Someone I know recently sent me a Washington Post article about some proposed U.S. federal regulations on cybersecurity. The article was an attempt at fear-mongering over privacy concerns. As a cybersecurity professional and author on twenty books on cybersecurity and the technology of data communications, I’m qualified to comment on this article.
Federal regulation on cybersecurity is LONG overdue. Today, almost all of the 50 states have enacted cybersecurity laws, each different, most designed to protect the privacy of citizen data, and none of these state laws go nearly far enough to deal with the blatant irresponsibility on the part of many private corporations on protecting citizens’ data. The scourge of security breaches (such as the recent Heartland heist of ONE HUNDRED MILLION credit card numbers) are, in part, still occurring because private corporations are not doing enough to protect OUR DATA.
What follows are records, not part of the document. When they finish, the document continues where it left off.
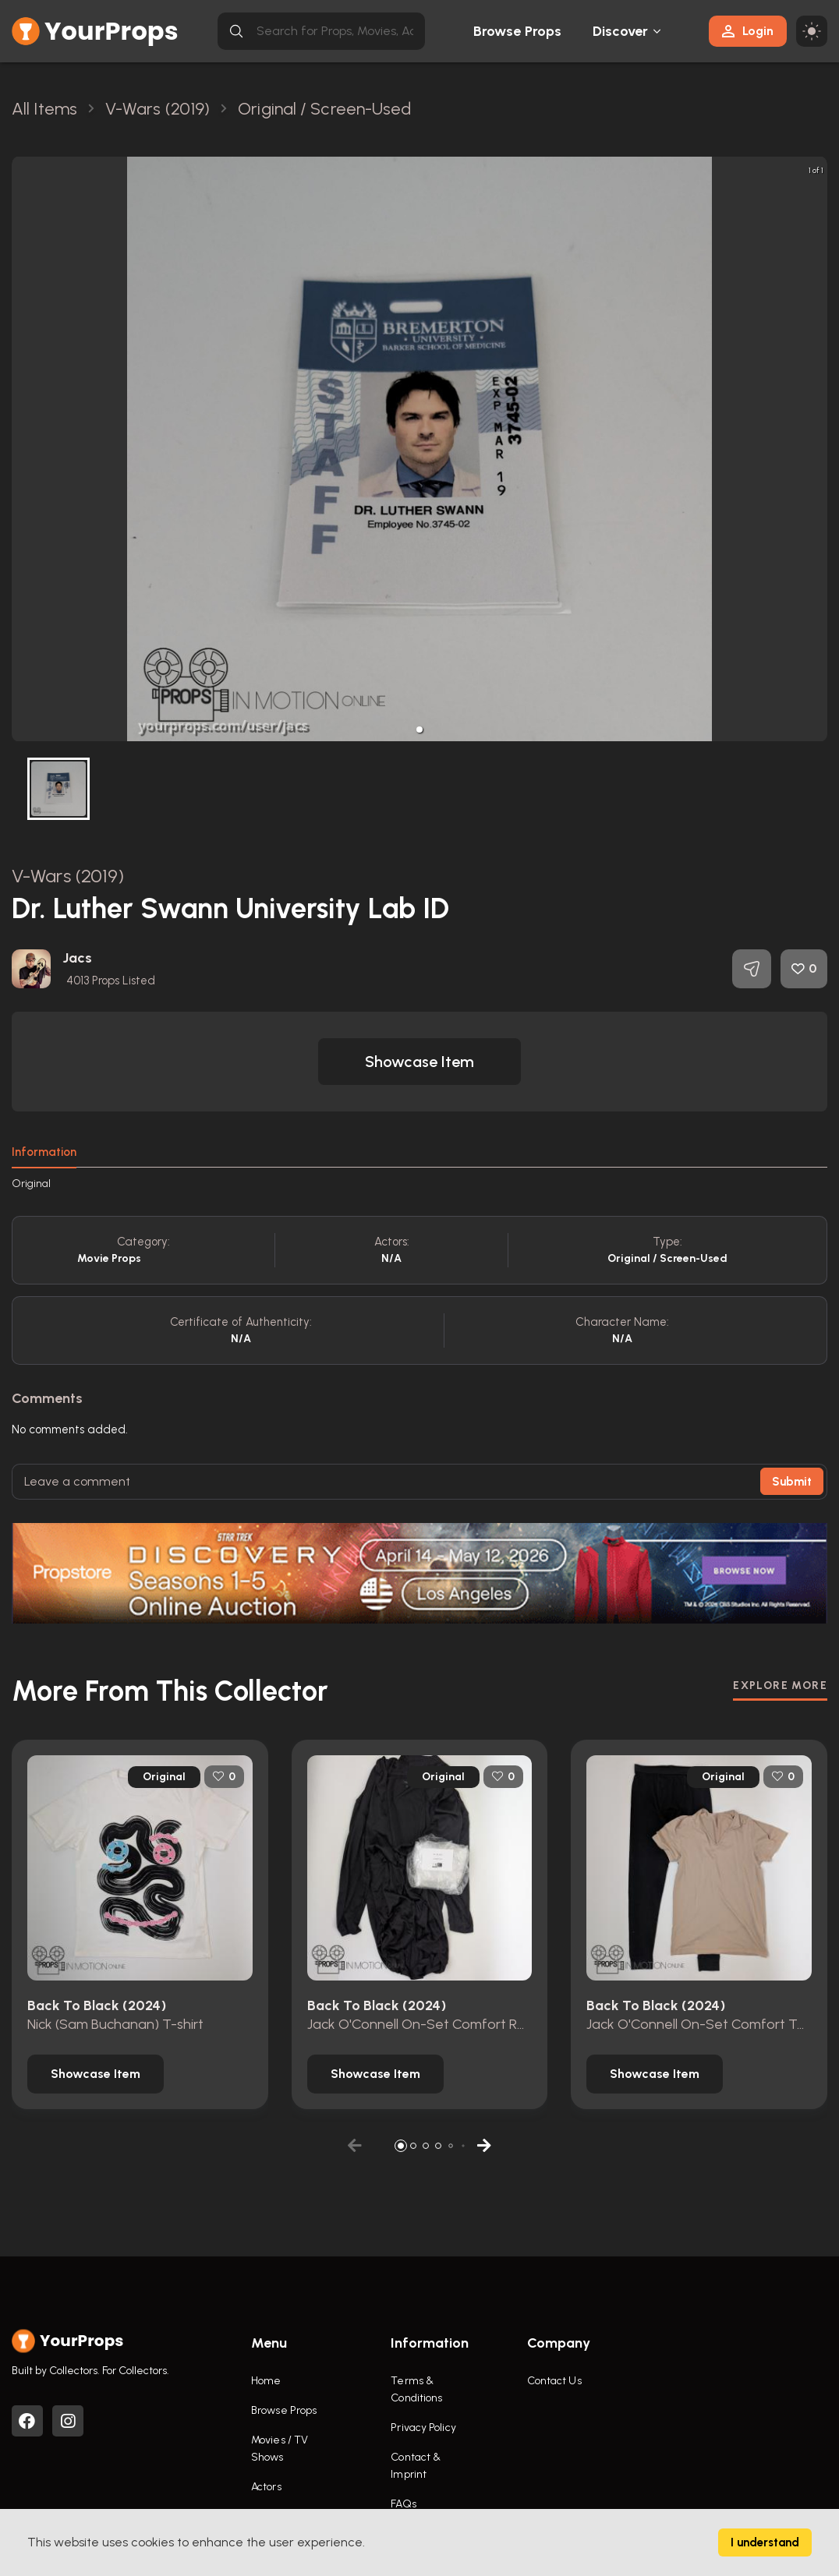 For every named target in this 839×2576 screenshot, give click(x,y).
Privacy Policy (423, 2427)
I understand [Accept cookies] (765, 2542)
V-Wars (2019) (68, 875)
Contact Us (554, 2380)
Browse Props (517, 31)
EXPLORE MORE (780, 1685)
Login (748, 30)
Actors (266, 2486)
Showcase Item (419, 1061)
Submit (792, 1482)
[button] (419, 729)
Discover (621, 31)
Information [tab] (44, 1152)
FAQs (403, 2504)
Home (266, 2380) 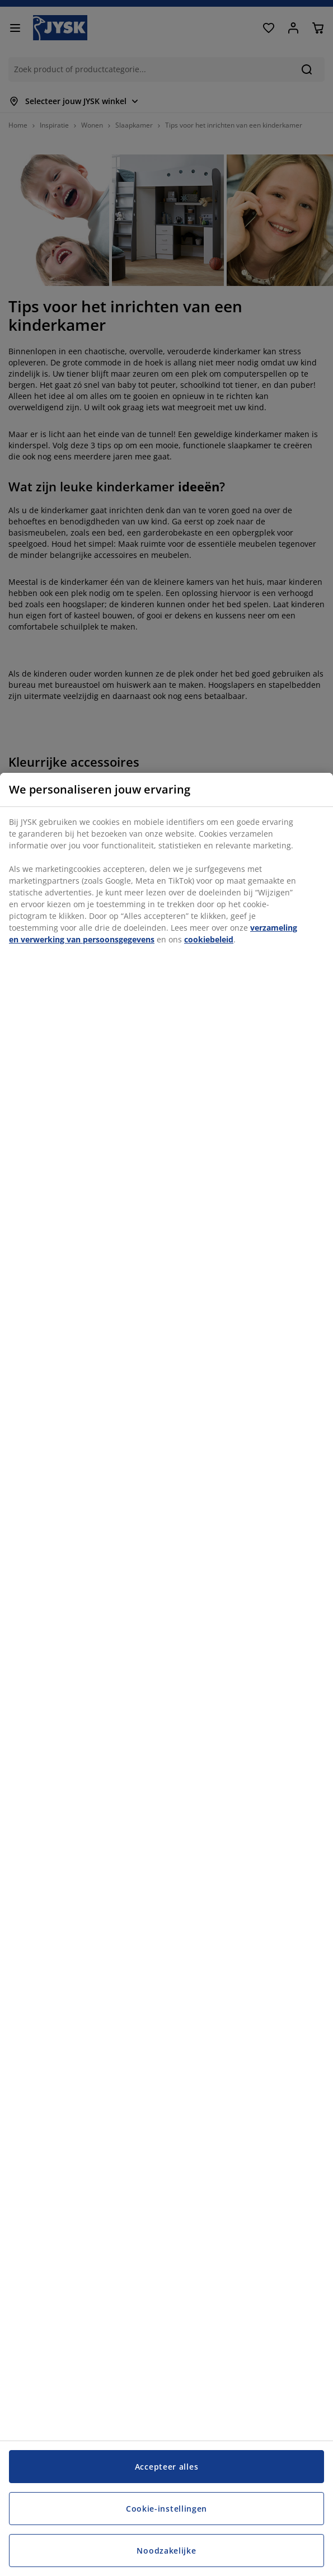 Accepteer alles (167, 2466)
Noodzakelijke (166, 2550)
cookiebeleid (208, 939)
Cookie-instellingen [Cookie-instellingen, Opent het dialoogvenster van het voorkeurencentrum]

My most recent book on cybersecurity, which is to be published in May, opens in this way:
The Internet is critical infrastructure for the world’s commerce. Cybercrime is escalating; once the domain of hackers and script kiddies, cyber-gangs and organized criminal organizations have discovered the business opportunities for extortion, embezzlement, and fraud that now surpasses income from illegal drug trafficking. Criminals are going for the gold, the information held in information systems that are often easily accessed anonymously from the Internet.
The information security industry is barely able to keep up. Cybercriminals and hackers always seem to be one step ahead, and new threats and vulnerabilities crop up at a rate that often exceeds our ability to continue protecting our most vital information and systems. Like other sectors in IT, security planners, analysts, engineers, and operators are expected to do more with less. Cybercriminals have never had it so good.
There are not enough good security professionals to go around. As a profession, information security in all its forms is relatively new. Fifty years ago there were perhaps a dozen information security professionals, and their jobs consisted primarily of making sure the doors were locked and that keys were issued only to personnel who had an established need for access. Today, whole sectors of commerce are doing virtually all of their business online, and other critical infrastructures such as public utilities are controlled online via the Internet. It’s hard to find something that’s not online these days. The rate of growth in the information security profession is falling way behind the rate of growth of critical information and infrastructures going online. This is making it all the more critical for today’s and tomorrow’s information security professionals to have a good understanding of the vast array of principles, practices, technologies, and tactics that are required to protect an organization’s assets.
What I have not mentioned in the book’s opening pages is that cybersecurity laws are inadequate. The security incidents of the recent past (and short-term future, I fear) are so severe that they may pose a far greater threat on our economy than the worldwide recession.
Case in point: considerable intelligence suggests that the likely culprit for the great Northeast Blackout of 2003 was not electric power system malfunctions, but computer hackers who are sponsored by the People’s Republic of China. I have read some of the intelligence reports myself and they are highly credible. You can read a lengthy article in the National Journal about the outage here. A few years ago, I attended a confidential briefing by the U.S. Office of Naval Intelligence on state-sponsored Chinese hackers. The briefing described many cyberterrorism activities in details that I cannot describe here. I believe that the capabilities by those groups are probably far greater today than they were at the time of the briefing. The fact that these groups’ efforts have been so successful is because U.S. private companies are not required to adequately security their networks; they are not even required to disclose whether security incidents have occurred (except as required by a patchwork of U.S. state laws).
I do not know whether the specific legislation discussed in the Washington Post article is an attempt to federalize the laws present in many U.S. states, or whether this legislation has a different purpose.
Security standards that are enforceable by the rule of law are badly needed. No, they will not solve all of our cybersecurity problems overnight, but if crafted correctly they can be an important first step. Today we have good standards, but no private company is required to follow them. The result is lax security that leads to the epidemic of cybersecurity incidents, many of which you never hear about.